## WORK ORDER
Your answer should consist of each line below that contains the string "herói".

======== PROVIDED ENTRIES ========

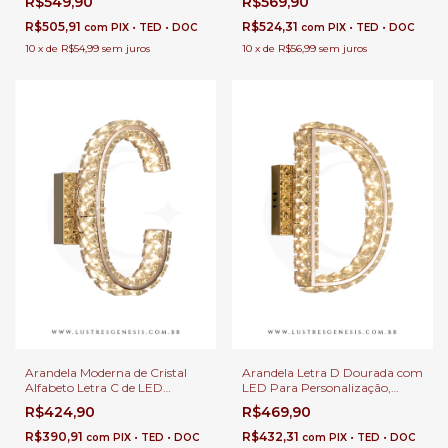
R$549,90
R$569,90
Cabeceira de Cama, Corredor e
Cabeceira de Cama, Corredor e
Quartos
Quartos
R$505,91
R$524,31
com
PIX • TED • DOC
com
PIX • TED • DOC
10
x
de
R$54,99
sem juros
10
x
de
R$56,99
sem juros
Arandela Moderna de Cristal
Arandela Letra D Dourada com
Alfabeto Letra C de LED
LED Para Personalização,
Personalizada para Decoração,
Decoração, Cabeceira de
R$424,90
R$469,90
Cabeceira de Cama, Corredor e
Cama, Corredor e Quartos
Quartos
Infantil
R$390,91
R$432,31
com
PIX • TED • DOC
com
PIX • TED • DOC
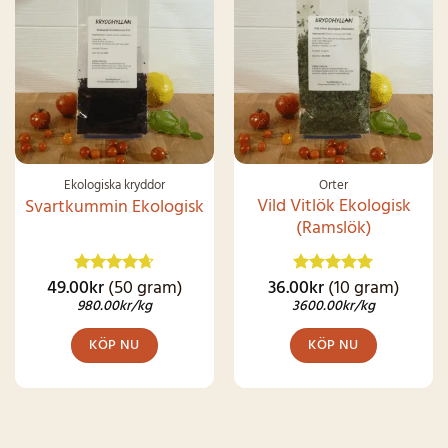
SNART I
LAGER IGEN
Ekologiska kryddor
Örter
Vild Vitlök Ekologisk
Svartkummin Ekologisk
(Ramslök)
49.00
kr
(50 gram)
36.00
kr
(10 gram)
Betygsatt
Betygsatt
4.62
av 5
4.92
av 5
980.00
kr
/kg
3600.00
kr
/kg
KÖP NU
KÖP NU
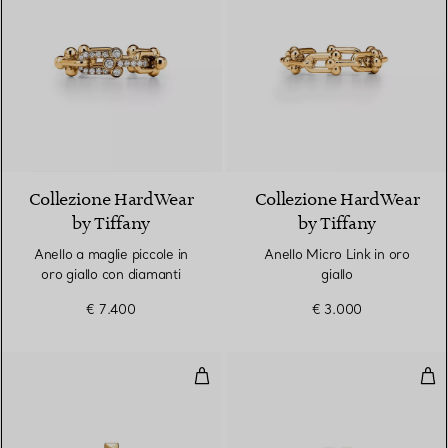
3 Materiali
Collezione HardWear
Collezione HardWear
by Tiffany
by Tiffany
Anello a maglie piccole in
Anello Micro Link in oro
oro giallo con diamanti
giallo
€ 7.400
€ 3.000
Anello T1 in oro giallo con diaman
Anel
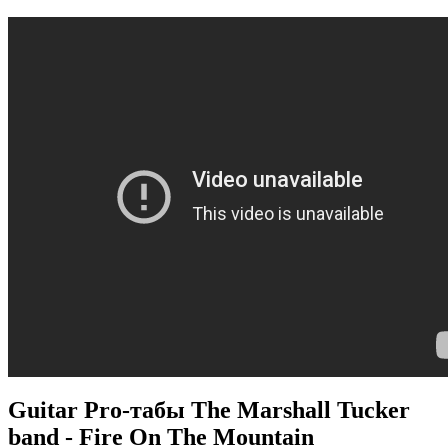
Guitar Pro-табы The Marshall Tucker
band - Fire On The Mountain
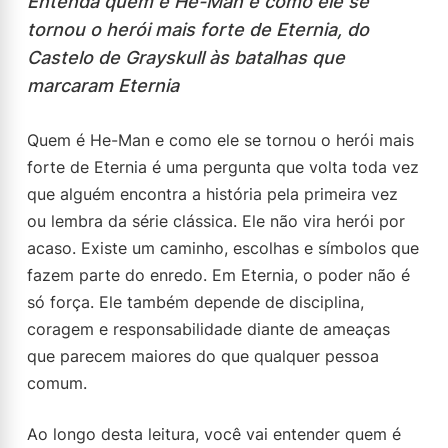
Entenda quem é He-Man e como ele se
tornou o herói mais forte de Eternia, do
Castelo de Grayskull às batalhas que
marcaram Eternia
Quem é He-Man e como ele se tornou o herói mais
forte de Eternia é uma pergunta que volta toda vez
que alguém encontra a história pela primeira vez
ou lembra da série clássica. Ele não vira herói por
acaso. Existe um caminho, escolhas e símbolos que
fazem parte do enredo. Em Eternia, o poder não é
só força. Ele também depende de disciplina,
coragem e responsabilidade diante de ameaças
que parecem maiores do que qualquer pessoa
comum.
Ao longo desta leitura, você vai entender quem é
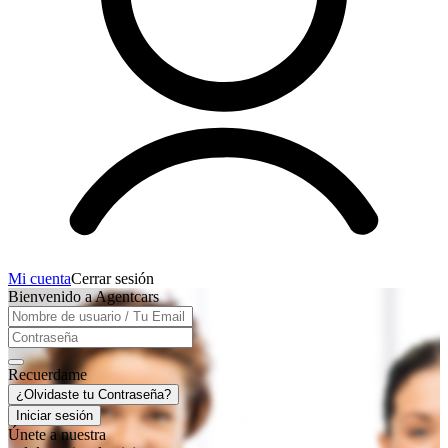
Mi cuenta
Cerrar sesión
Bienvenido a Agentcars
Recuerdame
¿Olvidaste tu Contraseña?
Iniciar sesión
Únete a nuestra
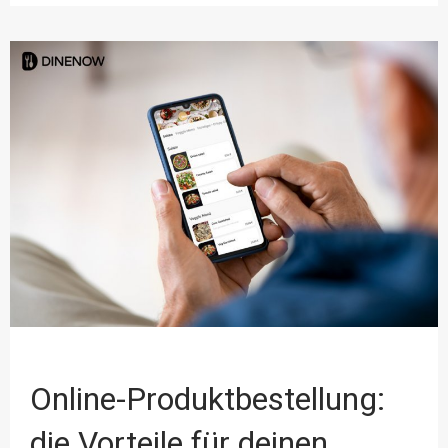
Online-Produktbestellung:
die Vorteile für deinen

========

## SOLUTION
tornou o herói mais forte de Eternia, do
Quem é He-Man e como ele se tornou o herói mais
ou lembra da série clássica. Ele não vira herói por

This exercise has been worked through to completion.